Quando me refiro à meditação, não me refiro necessariamente a práticas orientais que requerem posturas corporais ou técnicas respiratórias, esvaziamentos da mente ou visualizações de imagens sagradas, ou ainda a emissão de sons ou cânticos. Tudo isso são técnicas que ajudam a nos levar a um estado meditativo, porém "o meio não é o fim". Do mesmo modo, a reflexão não é apenas um estado racional voltado para o saber "quem sou, o que sou e para onde vou", mas uma estado de compreensão, que emerge mais de uma contemplação de si do que de um apropriar-se de definições e conceitos. De todo o modo, o fim está no caminhar de volta para si mesmo.
Mas, o que seria esse "caminho de volta"? Como realizá-lo? E, que “si mesmo” é esse para o qual se busca o retorno? O que difere esse “si mesmo” de outros “eus”? Sendo bem realista, eu não saberia dizer, pois também sou um “ser a caminho de mim mesmo”. Não existe uma resposta única, objetiva, definida e definitiva. Essa é a grande questão da humanidade, da ética, da filosofia, das religiões e da mística. Para alguns, o princípio, o caminho e o fim está em Deus. Mas para quem não crê, nem tem fé em um Deus, resta-lhe apenas "si mesmo" e o "mundo".
Embora eu não tenha uma resposta para dar, tenho uma “intuição”. O caminho de volta para si requer silêncio e solidão. Silêncio para poder “escutar” a si mesmo, para poder questionar-se, des-cobrir-se, re-visar-se, re-virar-se, sem que o “outro” seja o imperativo ou a principal referência para esse "ser si mesmo" que se faz conhecer. A solidão se daria por necessidade de essa descoberta pessoal precisar ser realizada, inicialmente, por si e a partir de si, sem mediações. Isso não significa que a pessoa deva se isolar do mundo e deixar de interagir. Não! De modo algum! Mas é necessário ter oportunidade de se encontrar consigo mesmo.

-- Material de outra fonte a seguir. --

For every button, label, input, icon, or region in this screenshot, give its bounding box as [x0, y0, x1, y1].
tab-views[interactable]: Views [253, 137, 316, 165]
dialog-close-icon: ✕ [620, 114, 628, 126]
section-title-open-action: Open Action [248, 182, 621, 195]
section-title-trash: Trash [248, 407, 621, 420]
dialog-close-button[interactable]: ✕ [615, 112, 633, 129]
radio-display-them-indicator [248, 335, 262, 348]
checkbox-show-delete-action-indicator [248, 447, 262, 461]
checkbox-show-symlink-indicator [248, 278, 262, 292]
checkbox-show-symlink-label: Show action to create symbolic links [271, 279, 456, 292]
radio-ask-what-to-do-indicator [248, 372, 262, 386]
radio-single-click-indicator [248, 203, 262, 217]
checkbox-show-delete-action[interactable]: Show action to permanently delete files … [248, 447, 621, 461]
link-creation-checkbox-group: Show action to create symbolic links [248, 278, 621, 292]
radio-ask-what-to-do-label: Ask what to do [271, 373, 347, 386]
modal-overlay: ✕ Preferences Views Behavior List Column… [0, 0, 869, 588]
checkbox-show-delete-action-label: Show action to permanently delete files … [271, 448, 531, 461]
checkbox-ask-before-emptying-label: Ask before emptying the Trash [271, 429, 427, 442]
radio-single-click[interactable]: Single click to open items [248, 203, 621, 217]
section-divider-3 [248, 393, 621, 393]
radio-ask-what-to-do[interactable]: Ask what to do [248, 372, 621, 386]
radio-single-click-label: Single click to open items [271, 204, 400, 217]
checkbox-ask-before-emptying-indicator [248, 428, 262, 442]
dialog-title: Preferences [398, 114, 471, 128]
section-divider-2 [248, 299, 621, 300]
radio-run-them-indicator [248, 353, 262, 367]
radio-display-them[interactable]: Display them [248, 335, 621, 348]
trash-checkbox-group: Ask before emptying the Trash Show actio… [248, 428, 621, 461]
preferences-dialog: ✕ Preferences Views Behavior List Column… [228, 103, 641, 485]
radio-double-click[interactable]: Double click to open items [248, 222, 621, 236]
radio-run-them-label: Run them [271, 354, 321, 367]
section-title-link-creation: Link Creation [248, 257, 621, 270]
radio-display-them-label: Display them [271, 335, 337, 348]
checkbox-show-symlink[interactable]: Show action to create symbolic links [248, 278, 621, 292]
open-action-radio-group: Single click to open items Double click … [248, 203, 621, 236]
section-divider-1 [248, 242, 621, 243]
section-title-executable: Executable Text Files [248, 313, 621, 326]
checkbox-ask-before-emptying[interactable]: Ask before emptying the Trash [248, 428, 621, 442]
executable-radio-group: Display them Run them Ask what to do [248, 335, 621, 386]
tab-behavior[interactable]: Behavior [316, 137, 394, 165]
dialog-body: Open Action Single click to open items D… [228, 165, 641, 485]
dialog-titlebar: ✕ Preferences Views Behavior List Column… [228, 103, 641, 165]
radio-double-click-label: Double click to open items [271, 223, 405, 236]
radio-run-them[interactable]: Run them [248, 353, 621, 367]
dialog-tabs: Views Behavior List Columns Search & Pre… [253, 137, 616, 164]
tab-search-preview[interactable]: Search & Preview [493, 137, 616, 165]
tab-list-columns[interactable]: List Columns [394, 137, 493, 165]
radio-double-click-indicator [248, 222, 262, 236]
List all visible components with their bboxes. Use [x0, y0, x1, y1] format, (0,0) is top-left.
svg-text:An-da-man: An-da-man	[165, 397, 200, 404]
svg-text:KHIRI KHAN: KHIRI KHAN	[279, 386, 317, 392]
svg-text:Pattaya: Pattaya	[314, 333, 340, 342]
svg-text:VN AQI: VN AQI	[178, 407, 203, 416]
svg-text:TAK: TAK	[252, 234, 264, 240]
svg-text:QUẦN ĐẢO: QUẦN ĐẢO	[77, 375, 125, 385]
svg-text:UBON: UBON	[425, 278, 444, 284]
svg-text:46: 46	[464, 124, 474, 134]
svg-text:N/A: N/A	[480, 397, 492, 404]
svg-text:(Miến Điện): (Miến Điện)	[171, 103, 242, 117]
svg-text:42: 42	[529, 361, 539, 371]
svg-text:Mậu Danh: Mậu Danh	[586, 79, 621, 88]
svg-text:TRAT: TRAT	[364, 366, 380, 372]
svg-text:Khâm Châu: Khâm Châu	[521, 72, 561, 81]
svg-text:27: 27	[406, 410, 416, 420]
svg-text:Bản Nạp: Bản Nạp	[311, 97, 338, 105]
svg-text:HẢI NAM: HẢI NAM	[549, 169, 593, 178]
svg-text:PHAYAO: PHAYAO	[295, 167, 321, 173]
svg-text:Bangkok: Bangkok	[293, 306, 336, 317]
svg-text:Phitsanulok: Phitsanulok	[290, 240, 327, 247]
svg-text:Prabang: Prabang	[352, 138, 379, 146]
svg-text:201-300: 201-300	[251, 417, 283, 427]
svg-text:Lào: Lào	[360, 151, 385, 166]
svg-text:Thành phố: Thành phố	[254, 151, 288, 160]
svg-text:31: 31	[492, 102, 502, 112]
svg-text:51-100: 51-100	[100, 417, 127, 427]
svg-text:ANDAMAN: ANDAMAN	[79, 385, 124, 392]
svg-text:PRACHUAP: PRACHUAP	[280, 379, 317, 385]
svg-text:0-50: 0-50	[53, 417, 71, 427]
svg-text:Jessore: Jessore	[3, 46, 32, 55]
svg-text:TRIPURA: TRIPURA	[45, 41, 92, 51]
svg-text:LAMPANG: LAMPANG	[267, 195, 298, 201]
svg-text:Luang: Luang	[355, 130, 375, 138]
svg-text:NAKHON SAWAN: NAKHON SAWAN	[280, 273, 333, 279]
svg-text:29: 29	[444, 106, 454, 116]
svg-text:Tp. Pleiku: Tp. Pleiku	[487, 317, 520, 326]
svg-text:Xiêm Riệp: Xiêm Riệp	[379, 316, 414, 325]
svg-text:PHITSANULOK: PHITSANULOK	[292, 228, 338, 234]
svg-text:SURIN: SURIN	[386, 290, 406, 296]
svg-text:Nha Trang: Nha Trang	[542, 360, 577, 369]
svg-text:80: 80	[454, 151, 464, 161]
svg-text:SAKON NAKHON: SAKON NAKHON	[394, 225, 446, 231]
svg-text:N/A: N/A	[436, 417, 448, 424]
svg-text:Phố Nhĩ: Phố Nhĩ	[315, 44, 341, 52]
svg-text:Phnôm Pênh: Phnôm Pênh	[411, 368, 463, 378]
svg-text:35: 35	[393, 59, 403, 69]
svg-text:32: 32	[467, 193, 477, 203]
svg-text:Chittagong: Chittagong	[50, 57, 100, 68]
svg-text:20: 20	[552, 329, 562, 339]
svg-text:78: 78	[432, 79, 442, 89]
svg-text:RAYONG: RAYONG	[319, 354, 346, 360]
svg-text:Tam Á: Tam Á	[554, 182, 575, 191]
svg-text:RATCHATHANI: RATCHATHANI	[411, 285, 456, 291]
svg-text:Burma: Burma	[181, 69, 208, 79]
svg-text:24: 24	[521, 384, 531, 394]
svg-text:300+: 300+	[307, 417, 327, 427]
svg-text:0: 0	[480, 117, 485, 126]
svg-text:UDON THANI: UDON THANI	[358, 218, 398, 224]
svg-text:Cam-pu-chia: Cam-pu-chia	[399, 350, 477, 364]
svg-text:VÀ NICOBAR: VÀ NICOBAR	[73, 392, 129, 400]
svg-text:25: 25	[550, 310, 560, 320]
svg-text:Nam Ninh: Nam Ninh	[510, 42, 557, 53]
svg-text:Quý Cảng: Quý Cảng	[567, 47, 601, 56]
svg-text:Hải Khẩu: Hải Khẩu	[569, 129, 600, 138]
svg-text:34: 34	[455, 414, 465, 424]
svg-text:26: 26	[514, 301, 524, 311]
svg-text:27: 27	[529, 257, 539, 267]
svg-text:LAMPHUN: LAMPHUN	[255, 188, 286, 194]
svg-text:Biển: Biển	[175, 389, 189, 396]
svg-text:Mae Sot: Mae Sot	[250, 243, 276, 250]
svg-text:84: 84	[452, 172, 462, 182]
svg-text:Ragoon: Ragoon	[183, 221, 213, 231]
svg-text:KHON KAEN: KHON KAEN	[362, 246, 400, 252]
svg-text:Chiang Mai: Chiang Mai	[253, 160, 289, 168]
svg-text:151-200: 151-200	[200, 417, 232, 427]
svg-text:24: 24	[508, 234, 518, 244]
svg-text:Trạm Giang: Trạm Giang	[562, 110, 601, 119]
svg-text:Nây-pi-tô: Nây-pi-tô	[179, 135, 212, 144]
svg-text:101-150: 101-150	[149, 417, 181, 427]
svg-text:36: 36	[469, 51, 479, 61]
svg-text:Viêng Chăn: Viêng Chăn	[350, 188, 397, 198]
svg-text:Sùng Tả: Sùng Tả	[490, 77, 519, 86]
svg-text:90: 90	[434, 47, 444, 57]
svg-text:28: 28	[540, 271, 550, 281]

Muitos buscam empreender essa caminhada solitária e silenciosa em algum momento da vida, geralmente na maturidade, quando diante de um “fechamento de sentido”, diante de fortes e impactantes rupturas, ou quando tudo o que se desejava viver e conhecer já se deu, porém ainda há “tempo” de vida a ser vivido, mesmo que falte tempo para viver. Aqueles que não empreendem esse caminhar, ou permanecem no mundo, tensionados pelo “outro” que diz o que se deve desejar e como caminhar, ou desesperam de si. O “caminho de volta” para si, se dá no limiar entre esse dois lugares, ou, anda, no “fracasso” de uma desses modos de viver. Nem sempre o fracasso é material, mas sim de sentido, que busca ou exige ser encontrado.
Para a hiperconexão ou a desconexão deixar de imperar sobre nossa vida, faz-se necessário uma real conexão consigo mesmo, para a partir daí, poder se estabelecer vínculos reais e profundos, com o outro e com o mundo, que não nos atordoe, nem nos deixe em estado de profunda carência de sentido.
Não sei se me fiz claro nesse texto, porém espero que sua mensagem chegue, ao menos como reflexão e possibilidade, para alguns. Não trago essas questões para desesperar ninguém, mas para apontar horizontes de pensar que nos ajude a conhecer melhor a nós mesmos. Realizado esse caminho de auto-conhecimento, talvez possamos res-significar e trans-formar as experiências de solidão e silêncio em sentimento de solitude e música, de presença e de escuta de si.
* Esse texto foi escrito inspirado no filme “SOUNDTRACK” atualmente em cartaz nos cinemas de todo o Brasil. Fica como sugestão minha aos leitores do Soteroprosa para este domingo.